### Task
Exactly the line that contains "Court issued 61" and the lines following it to the end of the data are to be reproduced, and nothing more.

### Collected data
= Beginning of Section =
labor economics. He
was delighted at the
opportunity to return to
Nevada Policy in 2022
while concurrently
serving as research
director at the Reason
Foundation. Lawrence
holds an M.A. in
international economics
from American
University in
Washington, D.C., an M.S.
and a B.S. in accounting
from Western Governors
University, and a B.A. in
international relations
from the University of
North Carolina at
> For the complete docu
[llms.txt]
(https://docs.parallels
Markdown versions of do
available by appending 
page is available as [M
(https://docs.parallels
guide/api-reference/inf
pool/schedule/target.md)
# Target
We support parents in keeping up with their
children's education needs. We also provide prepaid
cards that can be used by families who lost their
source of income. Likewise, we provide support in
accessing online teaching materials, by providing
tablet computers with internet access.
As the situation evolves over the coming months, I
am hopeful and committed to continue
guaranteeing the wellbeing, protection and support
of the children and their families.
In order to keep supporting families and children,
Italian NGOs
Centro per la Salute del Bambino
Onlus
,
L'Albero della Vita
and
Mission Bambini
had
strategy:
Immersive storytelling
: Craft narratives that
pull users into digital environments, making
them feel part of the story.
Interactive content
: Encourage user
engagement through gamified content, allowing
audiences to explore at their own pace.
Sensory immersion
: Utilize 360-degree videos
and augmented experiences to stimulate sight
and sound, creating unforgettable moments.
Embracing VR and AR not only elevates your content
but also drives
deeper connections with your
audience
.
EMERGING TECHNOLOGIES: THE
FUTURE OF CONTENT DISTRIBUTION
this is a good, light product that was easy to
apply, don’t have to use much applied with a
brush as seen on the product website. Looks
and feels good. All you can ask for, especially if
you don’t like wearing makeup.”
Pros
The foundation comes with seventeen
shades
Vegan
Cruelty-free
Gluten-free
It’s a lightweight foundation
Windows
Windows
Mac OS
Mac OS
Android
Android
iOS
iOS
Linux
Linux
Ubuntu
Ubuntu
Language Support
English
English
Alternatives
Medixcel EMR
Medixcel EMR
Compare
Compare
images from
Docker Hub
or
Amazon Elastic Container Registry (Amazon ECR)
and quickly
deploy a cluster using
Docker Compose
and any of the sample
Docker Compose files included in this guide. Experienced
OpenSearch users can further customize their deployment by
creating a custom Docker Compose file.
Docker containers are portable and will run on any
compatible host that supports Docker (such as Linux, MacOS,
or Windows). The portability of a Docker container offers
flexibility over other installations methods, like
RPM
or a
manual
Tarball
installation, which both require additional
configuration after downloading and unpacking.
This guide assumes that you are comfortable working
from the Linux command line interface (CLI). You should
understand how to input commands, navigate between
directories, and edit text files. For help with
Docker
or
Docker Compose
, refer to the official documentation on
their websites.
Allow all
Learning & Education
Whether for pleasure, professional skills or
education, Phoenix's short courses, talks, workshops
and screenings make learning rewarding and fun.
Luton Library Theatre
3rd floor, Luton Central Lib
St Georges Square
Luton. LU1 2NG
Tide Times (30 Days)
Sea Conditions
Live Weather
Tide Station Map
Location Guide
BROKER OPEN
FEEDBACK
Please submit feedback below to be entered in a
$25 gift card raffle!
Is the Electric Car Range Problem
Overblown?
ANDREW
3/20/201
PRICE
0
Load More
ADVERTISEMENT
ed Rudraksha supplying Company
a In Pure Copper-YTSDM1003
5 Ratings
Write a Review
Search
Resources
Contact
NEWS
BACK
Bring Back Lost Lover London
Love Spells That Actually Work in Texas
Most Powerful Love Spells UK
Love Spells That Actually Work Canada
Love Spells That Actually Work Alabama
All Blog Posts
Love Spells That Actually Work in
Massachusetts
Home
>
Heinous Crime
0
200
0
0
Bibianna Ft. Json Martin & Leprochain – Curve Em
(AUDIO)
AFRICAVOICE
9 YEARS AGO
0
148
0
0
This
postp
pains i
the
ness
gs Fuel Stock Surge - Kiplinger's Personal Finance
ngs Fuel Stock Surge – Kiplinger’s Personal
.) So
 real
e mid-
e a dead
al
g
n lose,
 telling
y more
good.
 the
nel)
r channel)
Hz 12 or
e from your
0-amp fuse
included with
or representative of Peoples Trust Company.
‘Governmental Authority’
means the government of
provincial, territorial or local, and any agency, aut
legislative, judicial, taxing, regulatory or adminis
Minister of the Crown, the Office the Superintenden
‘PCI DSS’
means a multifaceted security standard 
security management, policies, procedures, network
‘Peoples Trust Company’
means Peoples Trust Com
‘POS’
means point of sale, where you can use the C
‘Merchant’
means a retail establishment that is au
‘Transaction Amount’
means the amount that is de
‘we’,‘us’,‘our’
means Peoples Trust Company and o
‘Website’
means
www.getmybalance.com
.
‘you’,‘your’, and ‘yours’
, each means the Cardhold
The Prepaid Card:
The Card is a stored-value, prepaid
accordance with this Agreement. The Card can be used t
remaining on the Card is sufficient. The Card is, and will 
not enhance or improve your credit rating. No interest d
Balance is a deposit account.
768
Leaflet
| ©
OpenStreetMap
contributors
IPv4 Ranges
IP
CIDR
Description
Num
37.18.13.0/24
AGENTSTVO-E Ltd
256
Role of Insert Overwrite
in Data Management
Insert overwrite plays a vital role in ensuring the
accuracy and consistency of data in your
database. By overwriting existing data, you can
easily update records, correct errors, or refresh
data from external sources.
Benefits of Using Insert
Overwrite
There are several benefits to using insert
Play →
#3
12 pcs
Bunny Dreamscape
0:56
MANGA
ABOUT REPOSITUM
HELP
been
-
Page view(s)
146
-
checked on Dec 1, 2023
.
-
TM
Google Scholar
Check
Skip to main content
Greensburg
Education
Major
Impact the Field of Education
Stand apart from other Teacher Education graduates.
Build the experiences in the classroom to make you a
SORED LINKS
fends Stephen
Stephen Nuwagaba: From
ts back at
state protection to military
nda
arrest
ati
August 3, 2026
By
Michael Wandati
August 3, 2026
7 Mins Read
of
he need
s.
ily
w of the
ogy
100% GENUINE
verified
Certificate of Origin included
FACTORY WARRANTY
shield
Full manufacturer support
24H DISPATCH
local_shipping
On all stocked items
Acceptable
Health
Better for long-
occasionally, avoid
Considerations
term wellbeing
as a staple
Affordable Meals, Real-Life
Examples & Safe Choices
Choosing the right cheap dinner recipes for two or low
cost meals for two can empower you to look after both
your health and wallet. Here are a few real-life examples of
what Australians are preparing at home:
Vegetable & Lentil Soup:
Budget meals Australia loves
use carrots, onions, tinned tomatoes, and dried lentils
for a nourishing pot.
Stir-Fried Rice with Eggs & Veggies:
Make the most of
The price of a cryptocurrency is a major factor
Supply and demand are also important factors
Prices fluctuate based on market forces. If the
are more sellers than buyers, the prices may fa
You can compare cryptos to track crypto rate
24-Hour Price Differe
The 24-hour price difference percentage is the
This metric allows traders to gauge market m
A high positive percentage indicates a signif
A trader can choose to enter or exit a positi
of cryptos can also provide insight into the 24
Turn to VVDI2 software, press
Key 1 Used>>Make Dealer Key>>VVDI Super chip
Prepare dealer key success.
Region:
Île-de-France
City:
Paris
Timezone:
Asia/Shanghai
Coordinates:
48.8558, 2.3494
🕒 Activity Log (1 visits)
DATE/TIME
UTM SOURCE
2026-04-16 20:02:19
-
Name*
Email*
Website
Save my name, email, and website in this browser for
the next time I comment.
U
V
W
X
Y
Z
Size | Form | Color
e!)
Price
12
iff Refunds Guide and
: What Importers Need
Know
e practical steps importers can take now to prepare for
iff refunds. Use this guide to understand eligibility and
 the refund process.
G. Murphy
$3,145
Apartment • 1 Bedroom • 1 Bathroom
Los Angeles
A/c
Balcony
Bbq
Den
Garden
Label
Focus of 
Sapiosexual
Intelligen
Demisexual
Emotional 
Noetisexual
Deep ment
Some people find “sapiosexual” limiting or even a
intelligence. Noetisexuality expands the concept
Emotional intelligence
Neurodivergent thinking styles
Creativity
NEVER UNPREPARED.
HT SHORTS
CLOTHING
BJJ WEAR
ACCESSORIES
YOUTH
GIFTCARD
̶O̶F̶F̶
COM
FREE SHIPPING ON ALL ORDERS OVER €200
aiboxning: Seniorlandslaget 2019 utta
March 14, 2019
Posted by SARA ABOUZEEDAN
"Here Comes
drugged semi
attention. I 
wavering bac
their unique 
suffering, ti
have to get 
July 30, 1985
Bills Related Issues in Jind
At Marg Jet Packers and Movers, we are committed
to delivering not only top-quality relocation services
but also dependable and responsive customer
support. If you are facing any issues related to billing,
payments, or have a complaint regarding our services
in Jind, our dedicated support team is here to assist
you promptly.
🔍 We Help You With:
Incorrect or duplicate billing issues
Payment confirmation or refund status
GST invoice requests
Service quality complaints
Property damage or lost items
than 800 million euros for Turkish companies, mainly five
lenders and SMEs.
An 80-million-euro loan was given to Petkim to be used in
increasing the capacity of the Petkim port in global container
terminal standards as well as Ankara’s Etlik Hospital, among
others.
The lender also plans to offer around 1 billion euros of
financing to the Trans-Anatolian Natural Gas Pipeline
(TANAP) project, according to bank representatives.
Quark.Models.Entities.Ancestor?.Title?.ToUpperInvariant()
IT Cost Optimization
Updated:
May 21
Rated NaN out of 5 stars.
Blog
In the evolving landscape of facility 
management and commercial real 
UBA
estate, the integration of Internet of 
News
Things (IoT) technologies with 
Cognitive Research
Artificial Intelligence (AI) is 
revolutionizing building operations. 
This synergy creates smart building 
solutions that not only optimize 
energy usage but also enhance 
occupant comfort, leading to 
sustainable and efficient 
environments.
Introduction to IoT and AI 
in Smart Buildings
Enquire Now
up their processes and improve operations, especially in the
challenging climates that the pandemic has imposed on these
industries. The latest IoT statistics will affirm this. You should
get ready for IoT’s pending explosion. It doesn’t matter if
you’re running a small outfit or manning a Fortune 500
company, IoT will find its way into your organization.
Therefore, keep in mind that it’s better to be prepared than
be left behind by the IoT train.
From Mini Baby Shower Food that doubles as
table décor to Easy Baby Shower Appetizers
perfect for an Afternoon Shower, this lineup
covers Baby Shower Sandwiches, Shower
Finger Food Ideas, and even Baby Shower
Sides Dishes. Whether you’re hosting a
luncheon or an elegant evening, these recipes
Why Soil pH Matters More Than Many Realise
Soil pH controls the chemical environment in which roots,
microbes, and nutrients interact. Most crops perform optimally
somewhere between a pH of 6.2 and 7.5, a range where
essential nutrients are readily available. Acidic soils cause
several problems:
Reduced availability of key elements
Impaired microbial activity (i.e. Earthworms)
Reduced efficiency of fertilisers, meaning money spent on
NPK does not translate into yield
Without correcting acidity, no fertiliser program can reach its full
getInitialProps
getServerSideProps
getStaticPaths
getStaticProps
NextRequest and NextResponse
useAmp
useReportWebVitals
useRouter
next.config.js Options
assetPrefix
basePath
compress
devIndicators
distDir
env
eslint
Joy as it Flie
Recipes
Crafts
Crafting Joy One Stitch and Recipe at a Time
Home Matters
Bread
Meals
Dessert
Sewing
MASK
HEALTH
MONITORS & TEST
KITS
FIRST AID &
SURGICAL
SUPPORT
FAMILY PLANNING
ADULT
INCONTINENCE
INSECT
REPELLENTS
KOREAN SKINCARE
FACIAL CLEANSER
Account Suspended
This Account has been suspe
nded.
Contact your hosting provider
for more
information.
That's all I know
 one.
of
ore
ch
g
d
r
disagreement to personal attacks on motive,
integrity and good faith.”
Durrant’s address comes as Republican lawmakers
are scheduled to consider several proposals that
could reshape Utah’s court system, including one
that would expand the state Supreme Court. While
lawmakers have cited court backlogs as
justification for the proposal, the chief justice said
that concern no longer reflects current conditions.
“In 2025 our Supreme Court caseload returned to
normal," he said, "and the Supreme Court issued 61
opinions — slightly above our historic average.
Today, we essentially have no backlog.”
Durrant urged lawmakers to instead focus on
= End of Section =
### Response area
normal," he said, "and the Supreme Court issued 61
opinions — slightly above our historic average.
Today, we essentially have no backlog.”
Durrant urged lawmakers to instead focus on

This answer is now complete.